Toolkit FAQ: Probabilistic Linkage

Latest post 06-15-2007 1:22 PM by administrator. 0 replies.
  • 06-15-2007 1:22 PM

    Toolkit FAQ: Probabilistic Linkage

    Locked | Reply |Contact

    What is record linkage?

    Record linkage is the task of identifying records corresponding to the same entity from one or more data sources. Entities of interest include individuals, companies, geographic region, families, or households. 

    How is Deterministic record linkage different from Probabilistic record linkage?

    Record linkage procedures are generally divided into two broad categories – Deterministic and probabilistic. When exact match is created on one or more matching variables between data files, the linkage procedure is called deterministic.  However, the deterministic linkage is usually dependent on the availability of one or more unique identifiers such as social security number (SSN), which is often missing or not allowed to be used by regulation. It also requires that the unique identifier (ID) is error free and non-missing.

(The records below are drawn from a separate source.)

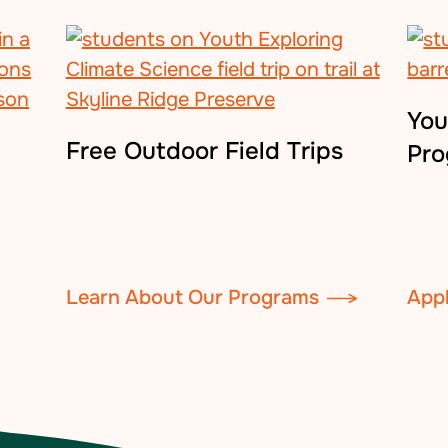
You
Free Outdoor Field Trips
Pr
Learn About Our Programs
App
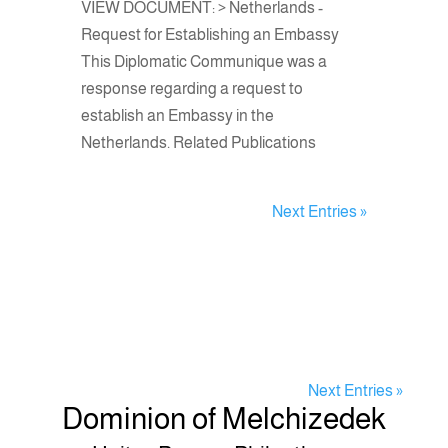
VIEW DOCUMENT: > Netherlands -
Request for Establishing an Embassy
This Diplomatic Communique was a
response regarding a request to
establish an Embassy in the
Netherlands. Related Publications
Next Entries »
Next Entries »
Dominion of Melchizedek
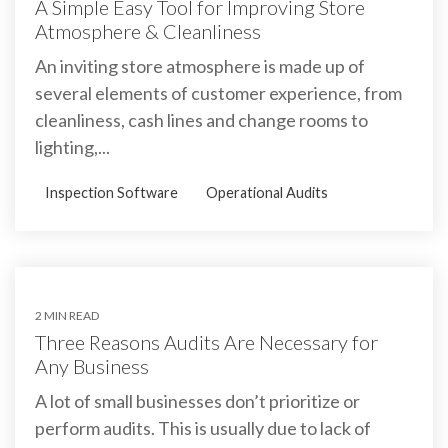
A Simple Easy Tool for Improving Store
Atmosphere & Cleanliness
An inviting store atmosphere is made up of
several elements of customer experience, from
cleanliness, cash lines and change rooms to
lighting,...
Inspection Software
Operational Audits
2 MIN READ
Three Reasons Audits Are Necessary for
Any Business
A lot of small businesses don’t prioritize or
perform audits. This is usually due to lack of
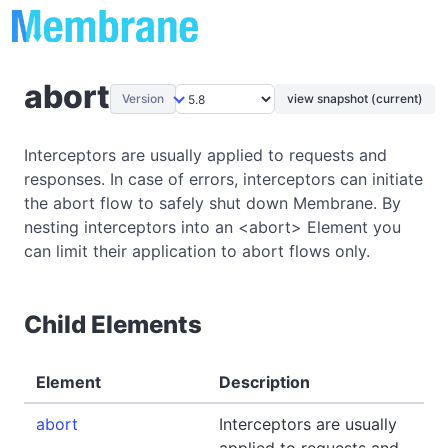
abort
Version
view snapshot (current)
Interceptors are usually applied to requests and
responses. In case of errors, interceptors can initiate
the abort flow to safely shut down Membrane. By
nesting interceptors into an <abort> Element you
can limit their application to abort flows only.
Child Elements
Element
Description
abort
Interceptors are usually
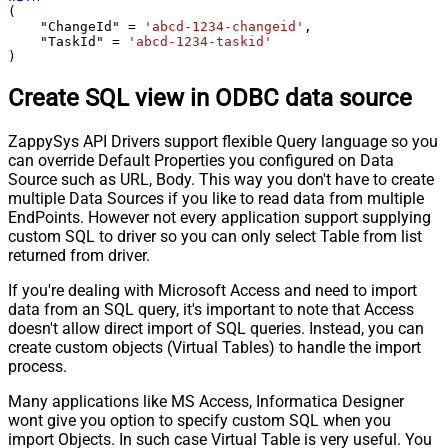
(

    "ChangeId" 
=
'abcd-1234-changeid'
,

    "TaskId" 
=
'abcd-1234-taskid'
)
Create SQL view in ODBC data source
ZappySys API Drivers support flexible Query language so you
can override Default Properties you configured on Data
Source such as URL, Body. This way you don't have to create
multiple Data Sources if you like to read data from multiple
EndPoints. However not every application support supplying
custom SQL to driver so you can only select Table from list
returned from driver.
If you're dealing with Microsoft Access and need to import
data from an SQL query, it's important to note that Access
doesn't allow direct import of SQL queries. Instead, you can
create custom objects (Virtual Tables) to handle the import
process.
Many applications like MS Access, Informatica Designer
wont give you option to specify custom SQL when you
import Objects. In such case Virtual Table is very useful. You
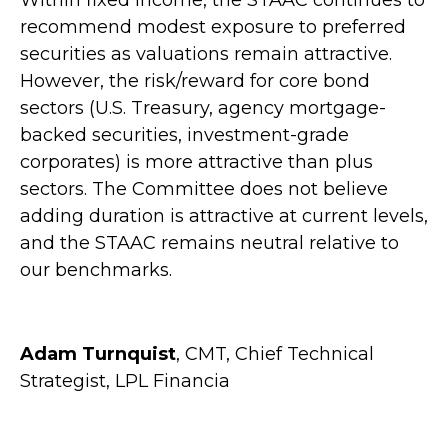
Within fixed income, the STAAC continues to
recommend modest exposure to preferred
securities as valuations remain attractive.
However, the risk/reward for core bond
sectors (U.S. Treasury, agency mortgage-
backed securities, investment-grade
corporates) is more attractive than plus
sectors. The Committee does not believe
adding duration is attractive at current levels,
and the STAAC remains neutral relative to
our benchmarks.
Adam Turnquist
, CMT, Chief Technical
Strategist, LPL Financia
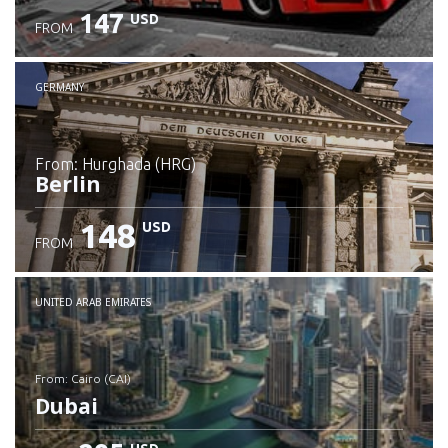
147
USD
FROM
GERMANY
from: Hurghada (HRG)
Berlin
148
USD
FROM
Check details
UNITED ARAB EMIRATES
from: Cairo (CAI)
Dubai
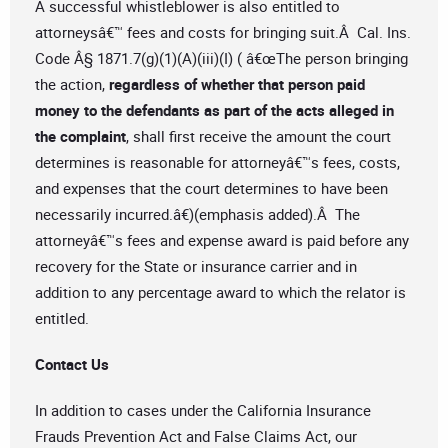
A successful whistleblower is also entitled to
attorneysâ€™ fees and costs for bringing suit.Â Cal. Ins.
Code Â§ 1871.7(g)(1)(A)(iii)(I) ( â€œThe person bringing
the action,
regardless of whether that person paid
money to the defendants as part of the acts alleged in
the complaint
, shall first receive the amount the court
determines is reasonable for attorneyâ€™s fees, costs,
and expenses that the court determines to have been
necessarily incurred.â€)(emphasis added).Â The
attorneyâ€™s fees and expense award is paid before any
recovery for the State or insurance carrier and in
addition to any percentage award to which the relator is
entitled.
Contact Us
In addition to cases under the California Insurance
Frauds Prevention Act and False Claims Act, our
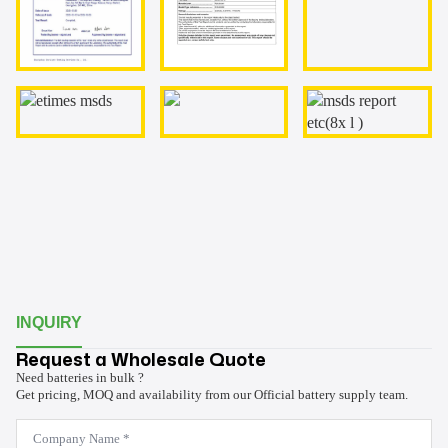
INQUIRY
Request a Wholesale Quote
Need batteries in bulk ?
Get pricing, MOQ and availability from our Official battery supply team.
Company
Name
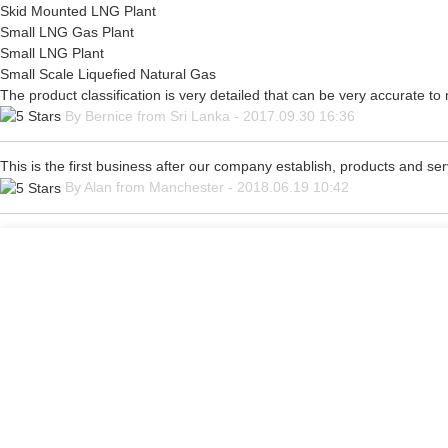
Skid Mounted LNG Plant
Small LNG Gas Plant
Small LNG Plant
Small Scale Liquefied Natural Gas
The product classification is very detailed that can be very accurate t
By Bernice from Sri Lanka - 2017.09.30 16:36
This is the first business after our company establish, products and se
By Alan from Manchester - 2018.06.19 10:42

    Presence of error free unique shared ID is not very likely in large datasets either due to regulations against the use of such unique IDs, their absence altogether, or high omission rates.  In such situations, probabilistic linkage can be used to link records. Probabilistic linkage enables calculation of the likelihood of a correct match while allowing for incomplete and/or error conditions within the records. Probabilistic linkage is helpful when variables are spelled differently, names abbreviated differently, nicknames are used in one data and not in the other, two last names are used, the first name and last name are swapped, dates or parts of dates are misreported or swapped, data are missing in general, or there are errors of other kind in the data.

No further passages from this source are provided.